I do re-read books but not very often and those I have read again have been childhood favourites or ones that I have never blogged about before. This was the case with P.G.Wodehouse – Very Good, Jeeves* I know I must have read it before and I have watched the TV programme countless times, but sometimes there is just a need for something so frivolous as Bertie Wooster and you have to indulge and I did. I so wish I had never given my copies of those books away, I think I nearly had all the Jeeves and Wooster books too? The whim of youth.

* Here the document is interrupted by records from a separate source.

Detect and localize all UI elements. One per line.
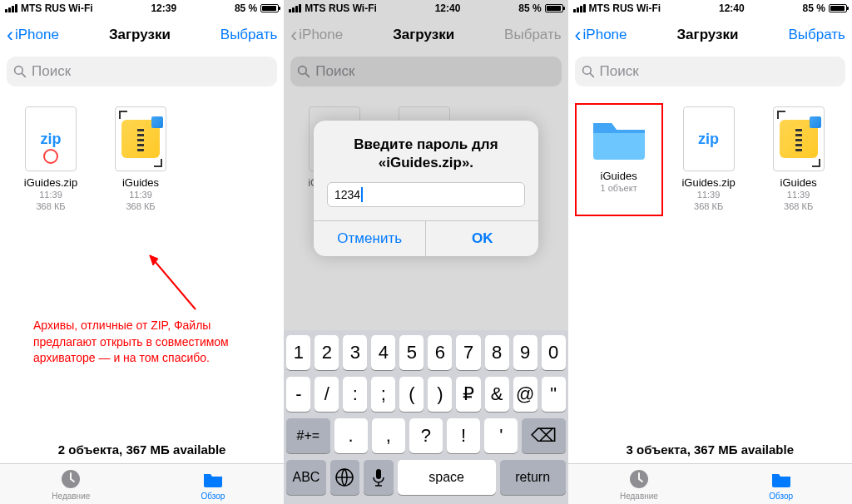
screen-3: MTS RUS Wi-Fi 12:40 85 % ‹iPhone Загрузк…	[568, 0, 852, 504]
files-grid: zip iGuides.zip 11:39 368 КБ iGuides 11:…	[0, 93, 284, 226]
password-dialog: Введите пароль для «iGuides.zip». 1234 О…	[314, 121, 538, 256]
key-3[interactable]: 3	[343, 335, 367, 370]
key-symbols[interactable]: #+=	[286, 418, 329, 453]
svg-line-10	[590, 73, 593, 77]
annotation-text: Архивы, отличные от ZIP, Файлы предлагаю…	[33, 318, 233, 367]
back-button[interactable]: ‹iPhone	[7, 23, 59, 47]
chevron-left-icon: ‹	[7, 23, 13, 47]
key-comma[interactable]: ,	[372, 418, 405, 453]
key-backspace[interactable]: ⌫	[522, 418, 565, 453]
ok-button[interactable]: OK	[426, 221, 538, 256]
cancel-button[interactable]: Отменить	[314, 221, 427, 256]
nav-bar: ‹iPhone Загрузки Выбрать	[0, 17, 284, 53]
key-return[interactable]: return	[500, 460, 566, 495]
tab-recent[interactable]: Недавние	[568, 464, 711, 504]
file-item-zip[interactable]: zip iGuides.zip 11:39 368 КБ	[7, 103, 95, 216]
footer-info: 3 объекта, 367 МБ available	[568, 436, 852, 463]
tab-bar: Недавние Обзор	[0, 463, 284, 504]
search-icon	[13, 65, 27, 78]
battery-icon	[260, 4, 279, 12]
battery-pct: 85 %	[235, 2, 257, 14]
folder-icon	[590, 115, 648, 161]
key-space[interactable]: space	[398, 460, 496, 495]
status-time: 12:39	[151, 2, 176, 14]
file-item-archive[interactable]: iGuides 11:39 368 КБ	[755, 103, 843, 216]
carrier-label: MTS RUS Wi-Fi	[21, 2, 93, 14]
keyboard: 1 2 3 4 5 6 7 8 9 0 - / : ; ( ) ₽ & @ " …	[284, 330, 567, 504]
key-quote[interactable]: "	[542, 377, 566, 412]
dialog-title: Введите пароль для «iGuides.zip».	[314, 121, 538, 182]
key-2[interactable]: 2	[315, 335, 339, 370]
kb-row-3: #+= . , ? ! ' ⌫	[286, 418, 565, 453]
archive-thumb-icon	[121, 120, 160, 158]
key-apostrophe[interactable]: '	[484, 418, 518, 453]
red-circle-icon	[43, 149, 58, 164]
password-input[interactable]: 1234	[327, 182, 525, 207]
folder-icon	[202, 468, 224, 490]
key-mic[interactable]	[364, 460, 393, 495]
select-button[interactable]: Выбрать	[788, 27, 845, 43]
key-globe[interactable]	[330, 460, 359, 495]
kb-row-1: 1 2 3 4 5 6 7 8 9 0	[286, 335, 565, 370]
back-button[interactable]: ‹iPhone	[575, 23, 627, 47]
key-8[interactable]: 8	[485, 335, 509, 370]
status-bar: MTS RUS Wi-Fi 12:40 85 %	[568, 0, 852, 17]
svg-point-0	[15, 67, 23, 75]
key-1[interactable]: 1	[286, 335, 310, 370]
mic-icon	[367, 466, 390, 489]
nav-bar: ‹iPhone Загрузки Выбрать	[568, 17, 852, 53]
key-7[interactable]: 7	[456, 335, 480, 370]
kb-row-2: - / : ; ( ) ₽ & @ "	[286, 377, 565, 412]
tab-browse[interactable]: Обзор	[710, 464, 852, 504]
key-semicolon[interactable]: ;	[371, 377, 395, 412]
archive-thumb-icon	[780, 120, 818, 158]
svg-line-1	[22, 73, 25, 77]
key-colon[interactable]: :	[343, 377, 367, 412]
key-4[interactable]: 4	[371, 335, 395, 370]
key-6[interactable]: 6	[428, 335, 452, 370]
page-title: Загрузки	[109, 27, 171, 43]
key-amp[interactable]: &	[485, 377, 509, 412]
search-input[interactable]: Поиск	[7, 57, 277, 86]
key-5[interactable]: 5	[399, 335, 424, 370]
file-item-folder[interactable]: iGuides 1 объект	[575, 103, 663, 216]
svg-point-9	[582, 67, 591, 75]
files-grid: iGuides 1 объект zip iGuides.zip 11:39 3…	[568, 93, 852, 226]
key-period[interactable]: .	[334, 418, 368, 453]
search-input[interactable]: Поиск	[575, 57, 845, 86]
status-time: 12:40	[719, 2, 745, 14]
key-question[interactable]: ?	[409, 418, 443, 453]
key-0[interactable]: 0	[542, 335, 566, 370]
kb-row-4: ABC space return	[286, 460, 565, 495]
key-paren-close[interactable]: )	[428, 377, 452, 412]
signal-icon	[573, 4, 586, 12]
screen-1: MTS RUS Wi-Fi 12:39 85 % ‹iPhone Загрузк…	[0, 0, 284, 504]
zip-icon: zip	[698, 131, 719, 148]
key-paren-open[interactable]: (	[399, 377, 424, 412]
key-ruble[interactable]: ₽	[456, 377, 480, 412]
clock-icon	[628, 468, 650, 490]
file-item-zip[interactable]: zip iGuides.zip 11:39 368 КБ	[665, 103, 753, 216]
content-area: zip iGuides.zip 11:39 368 КБ iGuides 11:…	[0, 93, 284, 463]
globe-icon	[333, 466, 356, 489]
tab-recent[interactable]: Недавние	[0, 464, 142, 504]
key-exclaim[interactable]: !	[447, 418, 480, 453]
page-title: Загрузки	[676, 27, 738, 43]
key-abc[interactable]: ABC	[286, 460, 325, 495]
key-slash[interactable]: /	[315, 377, 339, 412]
footer-info: 2 объекта, 367 МБ available	[0, 436, 284, 463]
folder-icon	[770, 468, 792, 490]
status-bar: MTS RUS Wi-Fi 12:39 85 %	[0, 0, 284, 17]
zip-icon: zip	[41, 131, 62, 148]
tab-browse[interactable]: Обзор	[142, 464, 285, 504]
svg-rect-8	[376, 469, 381, 479]
signal-icon	[5, 4, 17, 12]
key-9[interactable]: 9	[513, 335, 537, 370]
select-button[interactable]: Выбрать	[220, 27, 277, 43]
screen-2: MTS RUS Wi-Fi 12:40 85 % ‹iPhone Загрузк…	[284, 0, 567, 504]
clock-icon	[60, 468, 82, 490]
file-item-archive[interactable]: iGuides 11:39 368 КБ	[97, 103, 185, 216]
key-at[interactable]: @	[513, 377, 537, 412]
battery-icon	[829, 4, 847, 12]
key-dash[interactable]: -	[286, 377, 310, 412]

Reading less recently published books has become more a thing with me as my reading (and blogging) goes on through the months and years. I think I have missed out on many authors and want to right that wrong, if it is a wrong, perhaps it is just an oversight. I did that with two books in August – Barbara Pym – Jane and Prudence*. A simple village tale in some ways and I have always loved those and Mary Stewart – Touch Not the Cat*. A mystery tale featuring a big house and I have always loved those too! I have decided that you come to certain authors at certain points in your life and they just work, they just fit and you know that it was at that time you needed to be reading their work. So it matters not a jot if you come late to the party, at least you got there.

Then there is Grace McCleen – The Land of Decoration* which I cannot put into any sort of category. It was my book club choice for September and was a book I had avoided because I thought “nah, just not for me”. I enjoyed it more than I thought I would, was quite moved by it and it made me think quite a lot too. It will be interesting to see how our group likes or does not like the book.

So this reading rate will certainly dip in September as work starts again and the days are filled with that. It will take a while to get into a reading pattern, so it might be the right time to tackle some less taxing books, but then again I have so many to choose from that I simply cannot make my mind up what to read first in September…….

*Book review yet to appear on this blog.